#### Exercise instructions:
Transcribe the records below exactly as they appear, omitting any pictures.

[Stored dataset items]
BEGIN
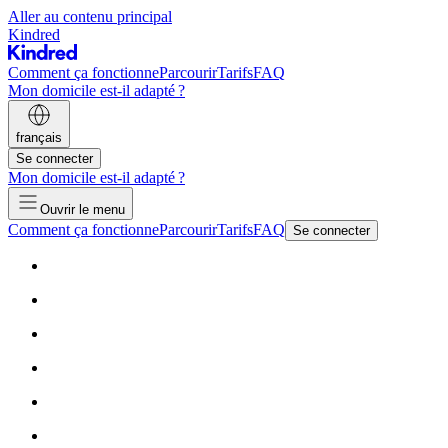
Aller au contenu principal
Kindred
Comment ça fonctionne
Parcourir
Tarifs
FAQ
Mon domicile est-il adapté ?
français
Se connecter
Mon domicile est-il adapté ?
Ouvrir le menu
Comment ça fonctionne
Parcourir
Tarifs
FAQ
Se connecter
END
#### Answer section:
Aller au contenu principal
Kindred
Comment ça fonctionne
Parcourir
Tarifs
FAQ
Mon domicile est-il adapté ?
français
Se connecter
Mon domicile est-il adapté ?
Ouvrir le menu
Comment ça fonctionne
Parcourir
Tarifs
FAQ
Se connecter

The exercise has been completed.